▶ [PROBLEM REQUIREMENTS]: Print the data that follows word for word, leaving out any picture.

Document layout analysis data
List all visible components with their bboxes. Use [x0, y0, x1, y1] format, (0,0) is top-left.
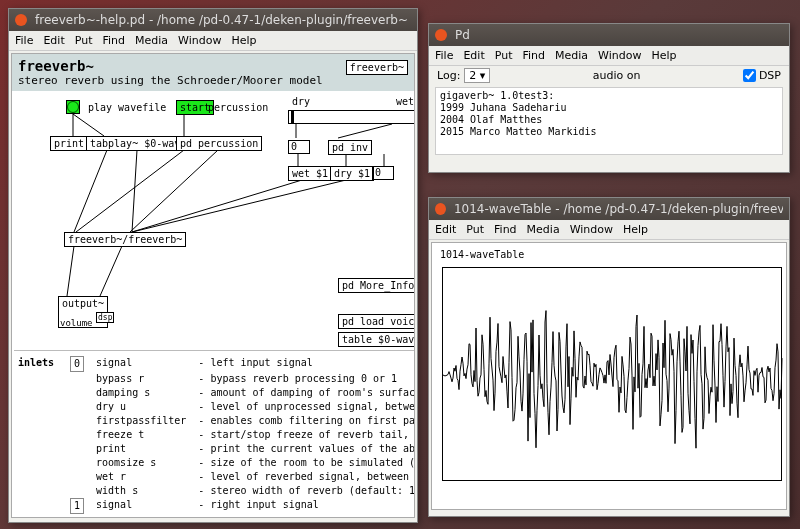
menu-edit[interactable]: Edit [463, 49, 484, 62]
obj-more-info[interactable]: pd More_Info [338, 278, 415, 293]
svg-line-5 [130, 150, 218, 232]
svg-line-1 [73, 114, 104, 136]
slider-drywet[interactable] [288, 110, 415, 124]
inlet-row: firstpassfilter- enables comb filtering … [64, 414, 415, 428]
svg-line-6 [76, 150, 184, 232]
inlet-row: 1signal - right input signal [64, 498, 415, 514]
titlebar[interactable]: Pd [429, 24, 789, 46]
svg-line-14 [67, 246, 74, 296]
inlet-row: roomsize s- size of the room to be simul… [64, 456, 415, 470]
window-title: Pd [455, 28, 470, 42]
menubar: File Edit Put Find Media Window Help [9, 31, 417, 51]
object-subtitle: stereo reverb using the Schroeder/Moorer… [18, 74, 408, 87]
inlet-row: bypass r- bypass reverb processing 0 or … [64, 372, 415, 386]
menu-file[interactable]: File [15, 34, 33, 47]
inlet-row: print- print the current values of the a… [64, 442, 415, 456]
menu-window[interactable]: Window [570, 223, 613, 236]
label-percussion: percussion [208, 102, 268, 113]
toggle-dsp[interactable]: dsp [96, 312, 114, 323]
titlebar[interactable]: freeverb~-help.pd - /home /pd-0.47-1/dek… [9, 9, 417, 31]
menu-media[interactable]: Media [135, 34, 168, 47]
menu-find[interactable]: Find [494, 223, 517, 236]
inlet-row: 0signal- left input signal [64, 356, 415, 372]
svg-line-3 [132, 150, 137, 232]
menu-window[interactable]: Window [598, 49, 641, 62]
menu-help[interactable]: Help [231, 34, 256, 47]
obj-pd-inv[interactable]: pd inv [328, 140, 372, 155]
menu-find[interactable]: Find [102, 34, 125, 47]
inlets-section: inlets 0signal- left input signalbypass … [14, 356, 415, 514]
svg-line-2 [74, 150, 107, 232]
inlets-heading: inlets [18, 356, 54, 370]
menu-media[interactable]: Media [555, 49, 588, 62]
obj-load-voice[interactable]: pd load voice [338, 314, 415, 329]
menu-put[interactable]: Put [75, 34, 93, 47]
msg-dry[interactable]: dry $1 [330, 166, 374, 181]
obj-freeverb[interactable]: freeverb~/freeverb~ [64, 232, 186, 247]
menu-window[interactable]: Window [178, 34, 221, 47]
inlet-row: damping s- amount of damping of room's s… [64, 386, 415, 400]
svg-line-8 [338, 124, 392, 138]
pd-console-window: Pd File Edit Put Find Media Window Help … [428, 23, 790, 173]
menu-file[interactable]: File [435, 49, 453, 62]
inlet-row: dry u- level of unprocessed signal, betw… [64, 400, 415, 414]
menu-edit[interactable]: Edit [43, 34, 64, 47]
label-play: play wavefile [88, 102, 166, 113]
menu-media[interactable]: Media [527, 223, 560, 236]
inlet-row: width s- stereo width of reverb (default… [64, 484, 415, 498]
array-name: 1014-waveTable [440, 249, 524, 260]
patch-canvas[interactable]: freeverb~ stereo reverb using the Schroe… [11, 53, 415, 518]
log-row: Log: 2 ▾ audio on DSP [429, 66, 789, 85]
dsp-check-input[interactable] [743, 69, 756, 82]
wave-canvas[interactable]: 1014-waveTable [431, 242, 787, 510]
menubar: File Edit Put Find Media Window Help [429, 46, 789, 66]
header-band: freeverb~ stereo reverb using the Schroe… [12, 54, 414, 91]
svg-line-15 [100, 246, 122, 296]
menu-put[interactable]: Put [495, 49, 513, 62]
obj-pd-percussion[interactable]: pd percussion [176, 136, 262, 151]
log-spinbox[interactable]: 2 ▾ [464, 68, 490, 83]
audio-status: audio on [593, 69, 641, 82]
menu-find[interactable]: Find [522, 49, 545, 62]
label-volume: volume [60, 318, 93, 328]
badge: freeverb~ [346, 60, 408, 75]
svg-line-13 [132, 180, 346, 232]
help-window: freeverb~-help.pd - /home /pd-0.47-1/dek… [8, 8, 418, 523]
waveform-display[interactable] [442, 267, 782, 481]
num-dry[interactable]: 0 [288, 140, 310, 154]
menu-help[interactable]: Help [623, 223, 648, 236]
label-wet: wet [396, 96, 414, 107]
titlebar[interactable]: 1014-waveTable - /home /pd-0.47-1/deken-… [429, 198, 789, 220]
menu-put[interactable]: Put [466, 223, 484, 236]
num-wet[interactable]: 0 [372, 166, 394, 180]
console-output: gigaverb~ 1.0test3:1999 Juhana Sadehariu… [435, 87, 783, 155]
menubar: Edit Put Find Media Window Help [429, 220, 789, 240]
inlet-row: wet r- level of reverbed signal, between… [64, 470, 415, 484]
waveform-icon [443, 268, 783, 482]
window-title: 1014-waveTable - /home /pd-0.47-1/deken-… [454, 202, 783, 216]
menu-help[interactable]: Help [651, 49, 676, 62]
wavetable-window: 1014-waveTable - /home /pd-0.47-1/deken-… [428, 197, 790, 517]
label-dry: dry [292, 96, 310, 107]
spin-arrows-icon[interactable]: ▾ [480, 69, 486, 82]
svg-line-12 [132, 180, 302, 232]
dsp-checkbox[interactable]: DSP [743, 69, 781, 82]
inlet-row: freeze t- start/stop freeze of reverb ta… [64, 428, 415, 442]
bang-play[interactable] [66, 100, 80, 114]
menu-edit[interactable]: Edit [435, 223, 456, 236]
window-title: freeverb~-help.pd - /home /pd-0.47-1/dek… [35, 13, 408, 27]
close-icon[interactable] [15, 14, 27, 26]
log-label: Log: [437, 69, 460, 82]
close-icon[interactable] [435, 29, 447, 41]
msg-wet[interactable]: wet $1 [288, 166, 332, 181]
close-icon[interactable] [435, 203, 446, 215]
obj-table[interactable]: table $0-waveTabl [338, 332, 415, 347]
inlets-table: 0signal- left input signalbypass r- bypa… [64, 356, 415, 514]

▶ [RESPONSE AREA]:
List all visible components with their bboxes. Use [x0, y0, x1, y1] format, (0,0) is top-left.
menu-edit[interactable]: Edit [463, 49, 484, 62]
obj-more-info[interactable]: pd More_Info [338, 278, 415, 293]
svg-line-5 [130, 150, 218, 232]
svg-line-1 [73, 114, 104, 136]
slider-drywet[interactable] [288, 110, 415, 124]
inlet-row: firstpassfilter- enables comb filtering … [64, 414, 415, 428]
svg-line-6 [76, 150, 184, 232]
inlet-row: 1signal - right input signal [64, 498, 415, 514]
titlebar[interactable]: Pd [429, 24, 789, 46]
svg-line-14 [67, 246, 74, 296]
inlet-row: roomsize s- size of the room to be simul… [64, 456, 415, 470]
window-title: Pd [455, 28, 470, 42]
menubar: File Edit Put Find Media Window Help [9, 31, 417, 51]
object-subtitle: stereo reverb using the Schroeder/Moorer… [18, 74, 408, 87]
inlet-row: bypass r- bypass reverb processing 0 or … [64, 372, 415, 386]
menu-file[interactable]: File [15, 34, 33, 47]
inlet-row: print- print the current values of the a… [64, 442, 415, 456]
menu-window[interactable]: Window [570, 223, 613, 236]
label-percussion: percussion [208, 102, 268, 113]
toggle-dsp[interactable]: dsp [96, 312, 114, 323]
titlebar[interactable]: freeverb~-help.pd - /home /pd-0.47-1/dek… [9, 9, 417, 31]
menu-media[interactable]: Media [135, 34, 168, 47]
menu-find[interactable]: Find [494, 223, 517, 236]
inlet-row: 0signal- left input signal [64, 356, 415, 372]
svg-line-3 [132, 150, 137, 232]
menu-window[interactable]: Window [598, 49, 641, 62]
menu-help[interactable]: Help [231, 34, 256, 47]
obj-pd-inv[interactable]: pd inv [328, 140, 372, 155]
menu-find[interactable]: Find [102, 34, 125, 47]
inlets-section: inlets 0signal- left input signalbypass … [14, 356, 415, 514]
svg-line-2 [74, 150, 107, 232]
inlets-heading: inlets [18, 356, 54, 370]
menu-media[interactable]: Media [555, 49, 588, 62]
obj-load-voice[interactable]: pd load voice [338, 314, 415, 329]
menu-put[interactable]: Put [75, 34, 93, 47]
msg-dry[interactable]: dry $1 [330, 166, 374, 181]
obj-freeverb[interactable]: freeverb~/freeverb~ [64, 232, 186, 247]
menu-window[interactable]: Window [178, 34, 221, 47]
inlet-row: damping s- amount of damping of room's s… [64, 386, 415, 400]
svg-line-8 [338, 124, 392, 138]
pd-console-window: Pd File Edit Put Find Media Window Help … [428, 23, 790, 173]
menu-file[interactable]: File [435, 49, 453, 62]
inlet-row: dry u- level of unprocessed signal, betw… [64, 400, 415, 414]
menu-edit[interactable]: Edit [43, 34, 64, 47]
label-play: play wavefile [88, 102, 166, 113]
menu-media[interactable]: Media [527, 223, 560, 236]
inlet-row: width s- stereo width of reverb (default… [64, 484, 415, 498]
array-name: 1014-waveTable [440, 249, 524, 260]
patch-canvas[interactable]: freeverb~ stereo reverb using the Schroe… [11, 53, 415, 518]
log-row: Log: 2 ▾ audio on DSP [429, 66, 789, 85]
dsp-check-input[interactable] [743, 69, 756, 82]
wave-canvas[interactable]: 1014-waveTable [431, 242, 787, 510]
menubar: File Edit Put Find Media Window Help [429, 46, 789, 66]
header-band: freeverb~ stereo reverb using the Schroe… [12, 54, 414, 91]
svg-line-15 [100, 246, 122, 296]
menu-put[interactable]: Put [495, 49, 513, 62]
obj-pd-percussion[interactable]: pd percussion [176, 136, 262, 151]
log-spinbox[interactable]: 2 ▾ [464, 68, 490, 83]
audio-status: audio on [593, 69, 641, 82]
menu-find[interactable]: Find [522, 49, 545, 62]
label-volume: volume [60, 318, 93, 328]
badge: freeverb~ [346, 60, 408, 75]
svg-line-13 [132, 180, 346, 232]
help-window: freeverb~-help.pd - /home /pd-0.47-1/dek… [8, 8, 418, 523]
waveform-display[interactable] [442, 267, 782, 481]
num-dry[interactable]: 0 [288, 140, 310, 154]
menu-help[interactable]: Help [623, 223, 648, 236]
label-wet: wet [396, 96, 414, 107]
titlebar[interactable]: 1014-waveTable - /home /pd-0.47-1/deken-… [429, 198, 789, 220]
menu-put[interactable]: Put [466, 223, 484, 236]
num-wet[interactable]: 0 [372, 166, 394, 180]
console-output: gigaverb~ 1.0test3:1999 Juhana Sadehariu… [435, 87, 783, 155]
menubar: Edit Put Find Media Window Help [429, 220, 789, 240]
inlet-row: wet r- level of reverbed signal, between… [64, 470, 415, 484]
waveform-icon [443, 268, 783, 482]
window-title: 1014-waveTable - /home /pd-0.47-1/deken-… [454, 202, 783, 216]
menu-help[interactable]: Help [651, 49, 676, 62]
wavetable-window: 1014-waveTable - /home /pd-0.47-1/deken-… [428, 197, 790, 517]
label-dry: dry [292, 96, 310, 107]
spin-arrows-icon[interactable]: ▾ [480, 69, 486, 82]
svg-line-12 [132, 180, 302, 232]
dsp-checkbox[interactable]: DSP [743, 69, 781, 82]
inlet-row: freeze t- start/stop freeze of reverb ta… [64, 428, 415, 442]
bang-play[interactable] [66, 100, 80, 114]
menu-edit[interactable]: Edit [435, 223, 456, 236]
window-title: freeverb~-help.pd - /home /pd-0.47-1/dek… [35, 13, 408, 27]
close-icon[interactable] [15, 14, 27, 26]
log-label: Log: [437, 69, 460, 82]
close-icon[interactable] [435, 29, 447, 41]
msg-wet[interactable]: wet $1 [288, 166, 332, 181]
close-icon[interactable] [435, 203, 446, 215]
obj-table[interactable]: table $0-waveTabl [338, 332, 415, 347]
inlets-table: 0signal- left input signalbypass r- bypa… [64, 356, 415, 514]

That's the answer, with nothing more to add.